Todavia, a mente afiada de Iaiá começa a suspeitar que há algo estranho entre Jorge e Estela embora a inocuidade pueril lhe impeça de distinguir o que exatamente. Aliado a isso, o ciúmes do pai com o homem a levam a detestá-lo em especial por ele lhe parecer indiferente e a frieza dela desconcerta o rapaz que não tem ideia da razão de ter despertado nela tamanha aversão. Quanto mais a desconfiança de Iaiá aumenta, mais a proximidade dela com Jorge se torna um artifício para atingir a verdade e, nesse percurso, o rumo de seus sentimentos também se transforma. Mas o segredo do passado intrincado no pequeno meio pacífico do seu círculo pode ameaçar esse novo sentimento.

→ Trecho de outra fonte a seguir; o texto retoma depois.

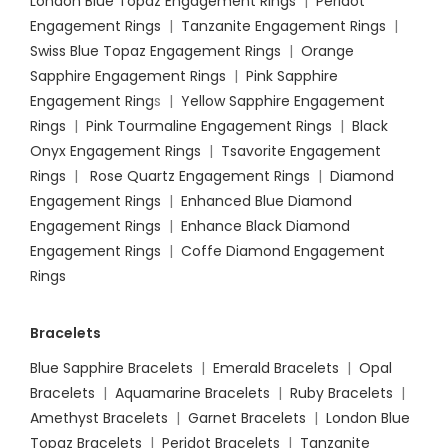
London Blue Topaz Engagement Rings
|
Peridot
Engagement Rings
|
Tanzanite Engagement Rings
|
Swiss Blue Topaz Engagement Rings
|
Orange
Sapphire Engagement Rings
|
Pink Sapphire
Engagement Ring
s |
Yellow Sapphire Engagement
Rings
|
Pink Tourmaline Engagement Rings
|
Black
Onyx Engagement Rings
|
Tsavorite Engagement
Rings
|
Rose Quartz Engagement Rings
|
Diamond
Engagement Rings
|
Enhanced Blue Diamond
Engagement Rings
|
Enhance Black Diamond
Engagement Rings
|
Coffe Diamond Engagement
Rings
Bracelets
Blue Sapphire Bracelets
|
Emerald Bracelets
|
Opal
Bracelets
|
Aquamarine Bracelets
|
Ruby Bracelets
|
Amethyst Bracelets
|
Garnet Bracelets
|
London Blue
Topaz Bracelets
|
Peridot Bracelets
|
Tanzanite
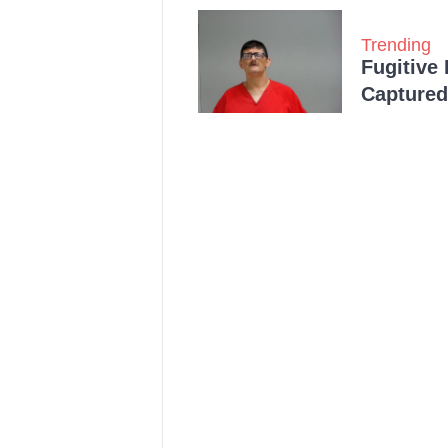
Trending
Fugitive
Captured 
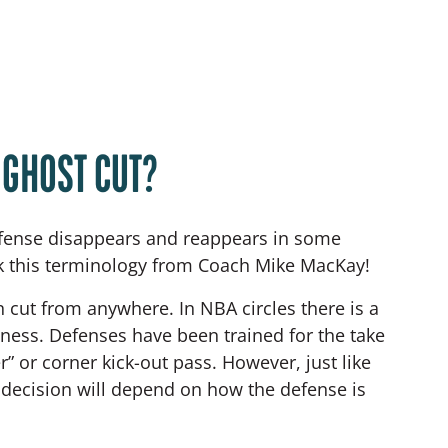
 GHOST CUT?
offense disappears and reappears in some
ok this terminology from Coach Mike MacKay!
n cut from anywhere. In NBA circles there is a
iveness. Defenses have been trained for the take
” or corner kick-out pass. However, just like
’ decision will depend on how the defense is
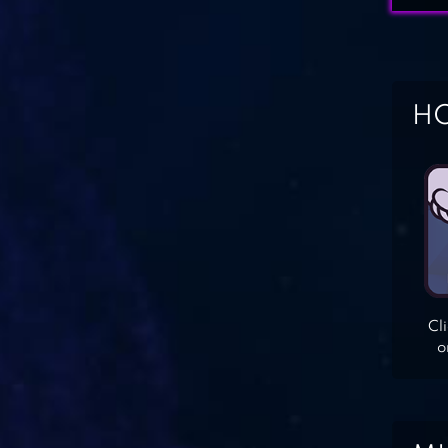
HO
Cl
o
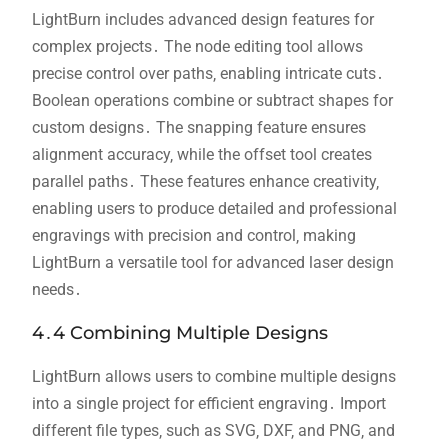
LightBurn includes advanced design features for
complex projects․ The node editing tool allows
precise control over paths‚ enabling intricate cuts․
Boolean operations combine or subtract shapes for
custom designs․ The snapping feature ensures
alignment accuracy‚ while the offset tool creates
parallel paths․ These features enhance creativity‚
enabling users to produce detailed and professional
engravings with precision and control‚ making
LightBurn a versatile tool for advanced laser design
needs․
4․4 Combining Multiple Designs
LightBurn allows users to combine multiple designs
into a single project for efficient engraving․ Import
different file types‚ such as SVG‚ DXF‚ and PNG‚ and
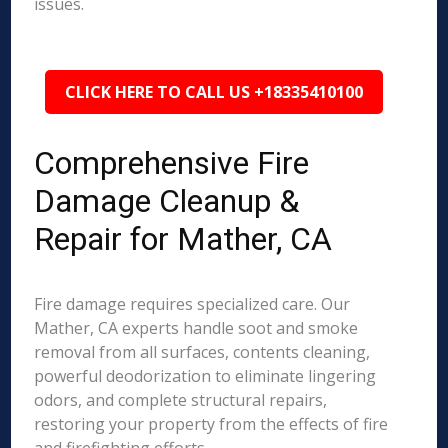
issues.
CLICK HERE TO CALL US +18335410100
Comprehensive Fire
Damage Cleanup &
Repair for Mather, CA
Fire damage requires specialized care. Our
Mather, CA experts handle soot and smoke
removal from all surfaces, contents cleaning,
powerful deodorization to eliminate lingering
odors, and complete structural repairs,
restoring your property from the effects of fire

Revisitar essa obra tantos anos depois me deu a gostosa sensação de ler ela pela primeira vez e, nessa ocasião, pude ter acesso ao texto integral o que foi melhor ainda, pois desfrutei da história com todos os pormenores e particularidades da poética e ágil prosa machadiana. Depois de ter já lido alguns livros de Machado depois de adulta, sempre volto à opinião que, independente de quão magistral seja Don Casmurro, Iaiá Garcia sempre será meu eleito. A história simples, cotidiana e dramática desse livro consegue mexer comigo em todos os sentidos e despertam o lado romântico que muitas vezes até chego a esquecer que possuo (por não usar hahaha). É um livro de 1878, mas se aplicaria tão bem ao momento presente quanto uma divertida e intrigante história de Jane Austen.

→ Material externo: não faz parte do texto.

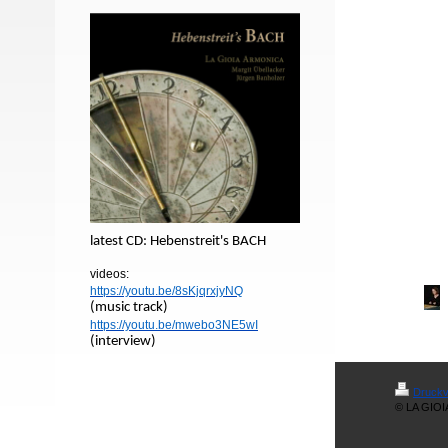
latest CD: Hebenstreit's BACH
videos:
https://youtu.be/8sKjqrxjyNQ
(music track)
https://youtu.be/mwebo3NE5wI
(interview)
Druckv
© LA GIO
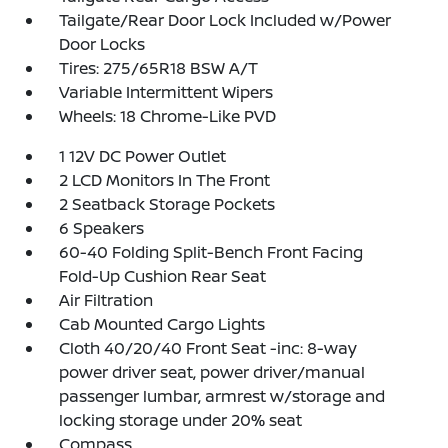
Tailgate/Rear Door Lock Included w/Power
Door Locks
Tires: 275/65R18 BSW A/T
Variable Intermittent Wipers
Wheels: 18 Chrome-Like PVD
1 12V DC Power Outlet
2 LCD Monitors In The Front
2 Seatback Storage Pockets
6 Speakers
60-40 Folding Split-Bench Front Facing
Fold-Up Cushion Rear Seat
Air Filtration
Cab Mounted Cargo Lights
Cloth 40/20/40 Front Seat -inc: 8-way
power driver seat, power driver/manual
passenger lumbar, armrest w/storage and
locking storage under 20% seat
Compass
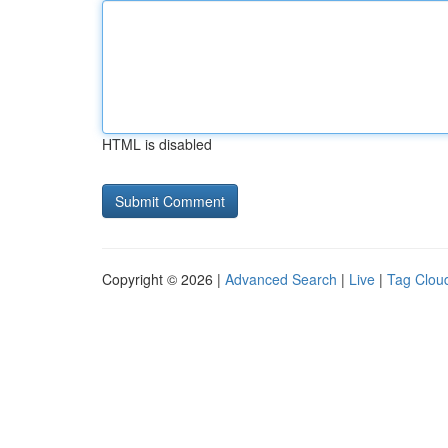
HTML is disabled
Copyright © 2026 |
Advanced Search
|
Live
|
Tag Clou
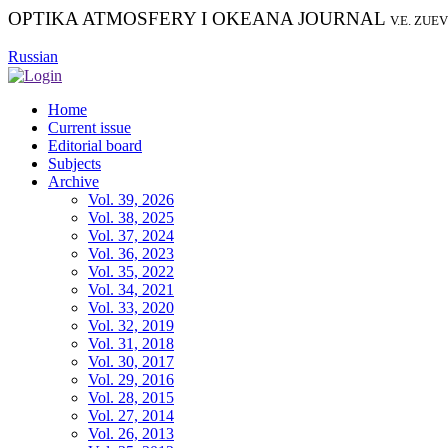
OPTIKA ATMOSFERY I OKEANA JOURNAL
V.E. ZUE
Russian
Home
Current issue
Editorial board
Subjects
Archive
Vol. 39, 2026
Vol. 38, 2025
Vol. 37, 2024
Vol. 36, 2023
Vol. 35, 2022
Vol. 34, 2021
Vol. 33, 2020
Vol. 32, 2019
Vol. 31, 2018
Vol. 30, 2017
Vol. 29, 2016
Vol. 28, 2015
Vol. 27, 2014
Vol. 26, 2013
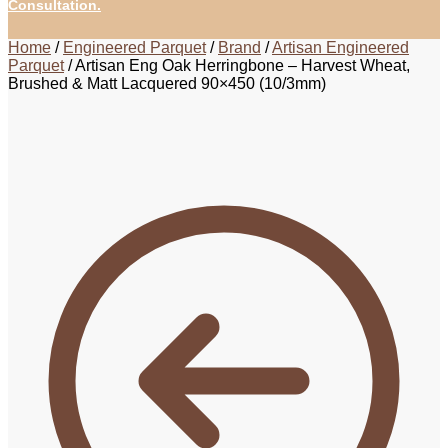
Consultation.
Home
/
Engineered Parquet
/
Brand
/
Artisan Engineered
Parquet
/
Artisan Eng Oak Herringbone – Harvest Wheat,
Brushed & Matt Lacquered 90×450 (10/3mm)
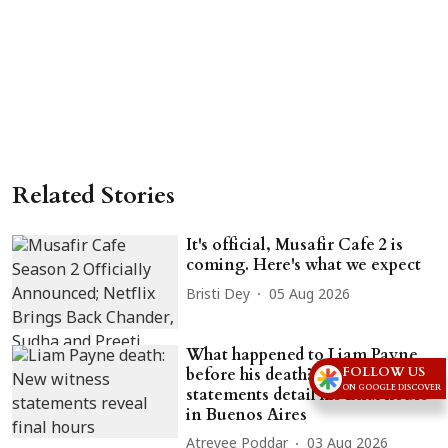
Related Stories
It's official, Musafir Cafe 2 is
coming. Here's what we expect
Bristi Dey
05 Aug 2026
What happened to Liam Payne
FOLLOW US
before his death? New witness
ON GOOGLE DISCOVER
statements detail his final hours
in Buenos Aires
Atreyee Poddar
03 Aug 2026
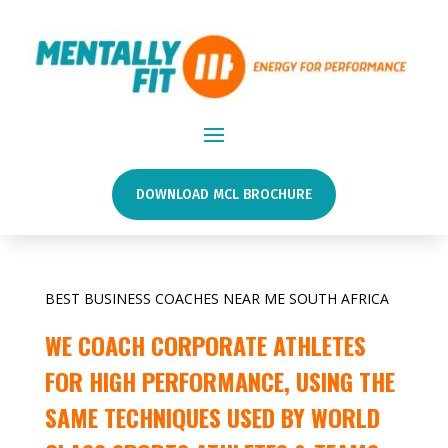
DOWNLOAD MCL BROCHURE
BEST BUSINESS COACHES NEAR ME SOUTH AFRICA
WE COACH CORPORATE ATHLETES
FOR HIGH PERFORMANCE, USING THE
SAME TECHNIQUES USED BY WORLD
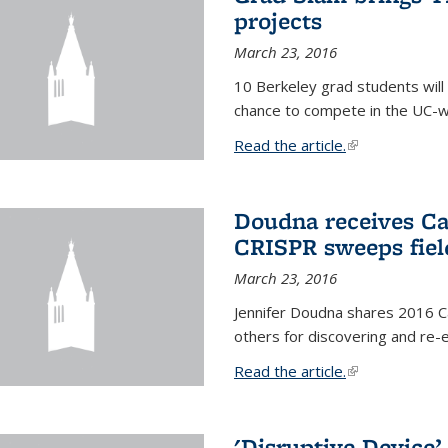
projects
March 23, 2016
10 Berkeley grad students will 
chance to compete in the UC-w
Read the article.
(link is external
Doudna receives Ca
CRISPR sweeps fiel
March 23, 2016
Jennifer Doudna shares 2016 C
others for discovering and re
Read the article.
(link is external
'Disruptive Device’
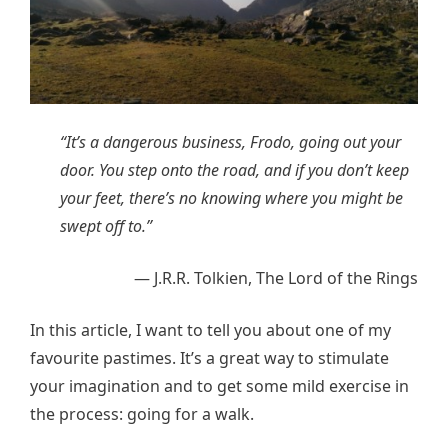
“It’s a dangerous business, Frodo, going out your
door. You step onto the road, and if you don’t keep
your feet, there’s no knowing where you might be
swept off to.”
― J.R.R. Tolkien, The Lord of the Rings
In this article, I want to tell you about one of my
favourite pastimes. It’s a great way to stimulate
your imagination and to get some mild exercise in
the process: going for a walk.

Iaiá é uma adolescente chata, imediatista e voluntariosa como são todos os adolescentes na idade dela e, talvez por isso, na época em que o li pela primeira vez, tenha sido, para mim, uma identificação tão imediata que me levou a outro livro dele que me tocou de uma maneira diferente: Helena. E me levou a buscar outros autores clássicos ainda naquela época como José de Alencar de quem lembro que não gostei (provavelmente voltarei a dar uma chance a ele agora adulta para ver se minha opinião muda). Fico me perguntando se, ao invés das complexidades de Don Casmurro, livros como Iaiá Garcia não seriam uma leitura mais aceitável para apresentar Machado a adolescentes, e só então avançar para leituras mais exigentes. Contudo é apenas uma visão minha.

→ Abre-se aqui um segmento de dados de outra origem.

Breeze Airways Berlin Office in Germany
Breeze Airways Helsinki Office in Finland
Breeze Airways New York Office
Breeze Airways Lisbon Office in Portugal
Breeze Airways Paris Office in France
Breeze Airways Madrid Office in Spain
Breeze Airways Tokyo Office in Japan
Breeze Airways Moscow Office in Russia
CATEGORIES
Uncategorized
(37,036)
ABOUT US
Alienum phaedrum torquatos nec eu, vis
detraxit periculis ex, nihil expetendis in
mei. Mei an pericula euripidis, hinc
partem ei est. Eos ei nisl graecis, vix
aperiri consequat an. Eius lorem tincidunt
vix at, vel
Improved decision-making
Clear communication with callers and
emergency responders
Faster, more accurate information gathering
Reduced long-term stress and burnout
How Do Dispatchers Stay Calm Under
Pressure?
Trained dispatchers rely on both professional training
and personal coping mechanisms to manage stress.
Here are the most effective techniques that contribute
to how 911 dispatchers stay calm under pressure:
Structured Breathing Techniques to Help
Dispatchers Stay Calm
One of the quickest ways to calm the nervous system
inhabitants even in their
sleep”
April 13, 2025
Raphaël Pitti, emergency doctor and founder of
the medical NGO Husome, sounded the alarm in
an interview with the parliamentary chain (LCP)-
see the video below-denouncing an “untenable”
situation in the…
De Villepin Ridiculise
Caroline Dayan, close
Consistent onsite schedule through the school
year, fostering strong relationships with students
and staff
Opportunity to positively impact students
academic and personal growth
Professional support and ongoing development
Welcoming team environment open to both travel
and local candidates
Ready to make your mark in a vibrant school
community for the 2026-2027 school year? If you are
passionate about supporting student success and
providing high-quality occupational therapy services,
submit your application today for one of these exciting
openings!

Todavia, embora a premissa de Iaiá pareça simples, sua construção de todo não é. Temos um complicado triângulo amoroso que se desmonta com boas doses de suspense sobre o futuro dos personagens, especialmente dado o comportamento imaturo da personagem título e o olhar que recai sobre o texto e a conduta desses personagens varia de acordo com o momento da vida em que lemos a história. Minha visão aos 14 anos não é a mesma que agora na casa dos "inta". Se você nunca leu Machado, eis uma boa maneira de começar. Iaiá Garcia não é complexo e, de maneira alguma, enfadonho, mas a ausência de complexidade e seu tom dramático puxado para a tragédia não diminui, em nenhum aspecto, a bela construção de suas personagens e o enredo bem articulado, fluido e sedutor que Machado, e apenas Machado, tem.